Dominguez was elected to his position in July 2023 by the delegates rising from his position as head of the IMO’s Maritime Environment Protection Division. As such, he was already closely involved with one of the key issues facing the IMO, global warming, and the drive to decarbonization. As part of his agenda, he mapped out an aggressive series of steps for the IMO over the next two years saying in his update that the IMO was the first UN agency and first sector to define a global strategy to cut greenhouse gas emissions.

He is calling for “ensuring safer, more secure, and more environmentally friendly shipping,” as the pillars of his tenure leading the organization. Dominguez was first appointed in 2004 as the alternate representative of Panama to the IMO and starting in 2014 he was appointed Ambassador of Panama to the IMO. Dominguez is a naval architect and has more than 25 years of professional experience in the international maritime world.

One of the key agenda items he set for the next four years is changing public perception of the shipping industry. “One thing I am very focused on is to make this organization a more diverse, inclusive, and transparent institution,” he said outlining his agenda. He wants the IMO to be more interactive and responsive, blunting some of the criticism in the past that it is slow to move and respond to the industry.

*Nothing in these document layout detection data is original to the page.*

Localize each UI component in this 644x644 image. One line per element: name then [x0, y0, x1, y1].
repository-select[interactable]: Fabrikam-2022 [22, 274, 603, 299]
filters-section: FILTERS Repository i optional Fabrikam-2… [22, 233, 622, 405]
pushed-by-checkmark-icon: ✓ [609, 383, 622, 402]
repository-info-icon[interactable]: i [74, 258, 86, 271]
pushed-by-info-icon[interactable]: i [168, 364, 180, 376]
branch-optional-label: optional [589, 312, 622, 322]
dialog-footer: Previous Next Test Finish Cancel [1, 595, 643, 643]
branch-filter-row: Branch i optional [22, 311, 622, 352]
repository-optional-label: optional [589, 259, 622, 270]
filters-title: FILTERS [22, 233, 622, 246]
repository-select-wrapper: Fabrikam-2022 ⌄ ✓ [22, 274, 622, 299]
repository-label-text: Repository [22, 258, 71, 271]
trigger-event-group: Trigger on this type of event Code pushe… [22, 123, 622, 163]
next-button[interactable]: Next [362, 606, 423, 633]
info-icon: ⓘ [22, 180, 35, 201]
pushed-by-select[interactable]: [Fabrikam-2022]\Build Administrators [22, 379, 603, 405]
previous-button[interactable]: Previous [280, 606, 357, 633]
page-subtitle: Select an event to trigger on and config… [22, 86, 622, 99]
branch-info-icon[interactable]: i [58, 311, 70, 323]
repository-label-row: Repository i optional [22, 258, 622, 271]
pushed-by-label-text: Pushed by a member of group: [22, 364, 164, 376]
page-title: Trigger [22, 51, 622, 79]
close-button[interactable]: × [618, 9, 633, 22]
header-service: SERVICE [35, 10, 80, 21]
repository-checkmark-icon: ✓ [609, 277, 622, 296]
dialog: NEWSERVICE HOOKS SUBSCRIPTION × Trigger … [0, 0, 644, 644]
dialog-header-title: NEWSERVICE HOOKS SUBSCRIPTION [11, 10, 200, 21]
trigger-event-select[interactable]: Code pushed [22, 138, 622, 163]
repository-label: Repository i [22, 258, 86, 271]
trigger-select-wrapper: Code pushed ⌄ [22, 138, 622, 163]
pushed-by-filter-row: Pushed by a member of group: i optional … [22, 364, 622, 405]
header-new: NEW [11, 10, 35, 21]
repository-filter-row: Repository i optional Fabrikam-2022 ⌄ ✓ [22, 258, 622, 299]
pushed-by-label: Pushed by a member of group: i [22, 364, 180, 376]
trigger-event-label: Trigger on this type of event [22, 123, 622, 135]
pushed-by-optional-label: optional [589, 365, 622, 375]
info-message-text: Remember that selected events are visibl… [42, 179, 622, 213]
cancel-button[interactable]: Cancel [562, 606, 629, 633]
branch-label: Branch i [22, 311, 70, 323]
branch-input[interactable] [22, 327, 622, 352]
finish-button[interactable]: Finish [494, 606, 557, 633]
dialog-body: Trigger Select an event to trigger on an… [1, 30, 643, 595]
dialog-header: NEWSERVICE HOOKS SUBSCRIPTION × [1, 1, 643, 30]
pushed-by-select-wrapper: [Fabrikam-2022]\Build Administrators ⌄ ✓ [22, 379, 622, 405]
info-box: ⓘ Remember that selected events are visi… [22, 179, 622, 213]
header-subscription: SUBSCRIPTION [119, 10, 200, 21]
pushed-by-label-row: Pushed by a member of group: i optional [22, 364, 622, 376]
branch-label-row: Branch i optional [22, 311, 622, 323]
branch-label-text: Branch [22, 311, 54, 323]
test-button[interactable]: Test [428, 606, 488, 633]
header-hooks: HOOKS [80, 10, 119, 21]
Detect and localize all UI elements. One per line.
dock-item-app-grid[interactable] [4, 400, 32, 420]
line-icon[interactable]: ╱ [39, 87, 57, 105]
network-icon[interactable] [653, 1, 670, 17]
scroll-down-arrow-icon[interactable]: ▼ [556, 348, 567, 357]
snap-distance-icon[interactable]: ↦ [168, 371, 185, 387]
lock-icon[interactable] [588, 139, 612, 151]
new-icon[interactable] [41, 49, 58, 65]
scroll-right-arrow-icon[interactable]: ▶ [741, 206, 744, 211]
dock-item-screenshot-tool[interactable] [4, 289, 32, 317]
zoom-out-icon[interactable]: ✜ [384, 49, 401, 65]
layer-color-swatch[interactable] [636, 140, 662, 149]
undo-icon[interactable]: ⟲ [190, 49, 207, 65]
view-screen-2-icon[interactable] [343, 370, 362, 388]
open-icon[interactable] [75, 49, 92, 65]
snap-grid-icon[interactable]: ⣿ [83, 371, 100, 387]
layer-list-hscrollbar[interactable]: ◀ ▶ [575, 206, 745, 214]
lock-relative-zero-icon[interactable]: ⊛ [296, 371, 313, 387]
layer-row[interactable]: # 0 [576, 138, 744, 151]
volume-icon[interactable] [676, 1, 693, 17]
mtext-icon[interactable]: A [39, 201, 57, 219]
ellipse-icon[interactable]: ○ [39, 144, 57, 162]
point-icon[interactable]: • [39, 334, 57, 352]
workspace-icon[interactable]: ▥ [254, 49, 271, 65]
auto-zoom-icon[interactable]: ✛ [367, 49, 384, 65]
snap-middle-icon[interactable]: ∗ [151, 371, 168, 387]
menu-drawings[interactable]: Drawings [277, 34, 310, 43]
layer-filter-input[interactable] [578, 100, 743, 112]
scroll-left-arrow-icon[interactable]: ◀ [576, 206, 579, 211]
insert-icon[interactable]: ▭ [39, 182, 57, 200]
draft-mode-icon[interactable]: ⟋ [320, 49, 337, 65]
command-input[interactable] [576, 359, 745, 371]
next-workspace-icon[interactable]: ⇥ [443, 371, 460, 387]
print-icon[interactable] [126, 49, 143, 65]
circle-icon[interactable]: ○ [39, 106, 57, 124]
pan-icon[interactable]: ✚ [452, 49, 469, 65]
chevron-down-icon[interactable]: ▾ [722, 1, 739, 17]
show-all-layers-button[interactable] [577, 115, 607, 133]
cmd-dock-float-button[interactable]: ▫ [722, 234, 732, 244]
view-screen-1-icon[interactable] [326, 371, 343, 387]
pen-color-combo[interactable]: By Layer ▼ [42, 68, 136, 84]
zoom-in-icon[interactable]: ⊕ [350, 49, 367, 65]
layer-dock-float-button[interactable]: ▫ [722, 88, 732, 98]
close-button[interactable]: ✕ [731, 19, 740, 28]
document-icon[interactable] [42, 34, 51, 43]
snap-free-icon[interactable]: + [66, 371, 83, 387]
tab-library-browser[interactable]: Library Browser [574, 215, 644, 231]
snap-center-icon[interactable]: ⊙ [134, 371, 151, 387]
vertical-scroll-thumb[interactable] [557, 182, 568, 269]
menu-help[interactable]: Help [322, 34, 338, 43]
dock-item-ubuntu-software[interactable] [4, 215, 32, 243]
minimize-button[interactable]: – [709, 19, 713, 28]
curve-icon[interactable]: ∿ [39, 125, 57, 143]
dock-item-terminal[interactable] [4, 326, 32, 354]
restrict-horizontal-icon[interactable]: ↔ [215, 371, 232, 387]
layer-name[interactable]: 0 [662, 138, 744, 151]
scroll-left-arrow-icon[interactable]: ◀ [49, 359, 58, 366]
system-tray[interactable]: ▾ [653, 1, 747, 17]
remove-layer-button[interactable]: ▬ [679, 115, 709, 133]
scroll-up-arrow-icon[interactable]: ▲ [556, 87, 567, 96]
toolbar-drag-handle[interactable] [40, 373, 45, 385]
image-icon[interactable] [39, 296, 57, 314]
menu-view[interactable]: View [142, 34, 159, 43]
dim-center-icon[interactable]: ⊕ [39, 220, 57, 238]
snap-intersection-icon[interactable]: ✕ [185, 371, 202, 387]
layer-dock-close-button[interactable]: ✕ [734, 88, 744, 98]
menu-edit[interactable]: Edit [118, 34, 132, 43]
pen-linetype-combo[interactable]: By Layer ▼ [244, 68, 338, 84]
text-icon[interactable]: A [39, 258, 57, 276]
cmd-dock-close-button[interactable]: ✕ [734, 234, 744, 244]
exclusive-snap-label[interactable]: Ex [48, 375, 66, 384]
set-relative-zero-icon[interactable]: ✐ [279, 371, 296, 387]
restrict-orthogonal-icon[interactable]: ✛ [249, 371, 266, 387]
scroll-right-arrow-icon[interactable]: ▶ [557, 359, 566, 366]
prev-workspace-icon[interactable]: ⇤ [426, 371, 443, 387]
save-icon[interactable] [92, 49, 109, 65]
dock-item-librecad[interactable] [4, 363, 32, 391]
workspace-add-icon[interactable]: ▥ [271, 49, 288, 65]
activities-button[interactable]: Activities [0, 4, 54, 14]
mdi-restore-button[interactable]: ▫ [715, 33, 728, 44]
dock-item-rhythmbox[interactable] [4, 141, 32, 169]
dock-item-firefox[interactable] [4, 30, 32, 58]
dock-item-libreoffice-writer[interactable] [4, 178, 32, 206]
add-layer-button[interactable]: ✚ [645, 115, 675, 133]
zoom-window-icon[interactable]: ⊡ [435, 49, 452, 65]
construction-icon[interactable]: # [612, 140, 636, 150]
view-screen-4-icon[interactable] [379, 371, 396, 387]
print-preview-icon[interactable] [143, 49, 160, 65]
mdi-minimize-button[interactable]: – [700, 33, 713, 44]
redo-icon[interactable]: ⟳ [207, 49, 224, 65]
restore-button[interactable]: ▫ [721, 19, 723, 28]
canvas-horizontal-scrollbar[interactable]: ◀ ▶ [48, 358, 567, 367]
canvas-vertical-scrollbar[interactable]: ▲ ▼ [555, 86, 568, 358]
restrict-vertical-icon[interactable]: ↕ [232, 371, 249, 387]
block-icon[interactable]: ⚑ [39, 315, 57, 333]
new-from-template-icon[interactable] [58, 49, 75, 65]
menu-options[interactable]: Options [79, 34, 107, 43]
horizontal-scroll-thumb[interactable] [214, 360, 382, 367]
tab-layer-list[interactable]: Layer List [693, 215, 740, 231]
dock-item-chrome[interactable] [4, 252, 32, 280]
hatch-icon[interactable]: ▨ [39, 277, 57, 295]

He recognizes the importance of the role to regulate international shipping. Setting the timeline for addressing emissions he points out that in March the Marine Environmental Protection Committee will advance discussions on the medium-term efforts toward decarbonization and reducing emissions. He said the agenda includes measures for a global fuel standard and pricing mechanism as well as an interim report assessing the impact the measures will have on countries.

Dominguez said MEPC would move quickly to finalize the impact assessment by the fall and approve measures in the spring of 2025. He expects the adoption of the measures six months after their approval, which would be in the fall of 2025.

This goes with his second agenda point of supporting member nations. He wants the IMO to become more supportive, especially of small island developing states and the least developed countries. These are many of the same states that pushed for the most aggressive measures during the prior rounds of MEPC citing the impact global warming was having on their countries. 

The Secretary-General stressed his commitment to encouraging a culture of transparency, diversity, and inclusion in the work of the IMO. This goes with his agenda item to improve relations with people and stakeholders.

At the same time, he recognized that there are challenging issues to which the IMO must respond. He condemned the attacks by the Houthi on Red Sea shipping while calling for the de-escalation of tensions and freedom of navigation. He stressed the importance of the Suez Canal to global shipping citing UN Conference Trade and Development (UNCTAD) data that shipping in the region is down 42 percent in the last two months. Furthermore, he said the IMO is “actively dialoguing with countries, industry partners, and the international community to find solutions.”

He cited other key challenges for the shipping industry where he believes the IMO must take an active role. He pointed to the acceleration of digitalization in shipping, the issues of regulating and shaping the commercial use of autonomous shipping, and the urgent need for maritime education to get more people involved in seafarer careers.

Dominguez said he would use this experience as a former delegate as well as experience with the main IMO governing bodies to support the IMO and its decision-making process. He recognizes that IMO and industry face many challenges saying he would make the IMO more responsive and open as it moves forward.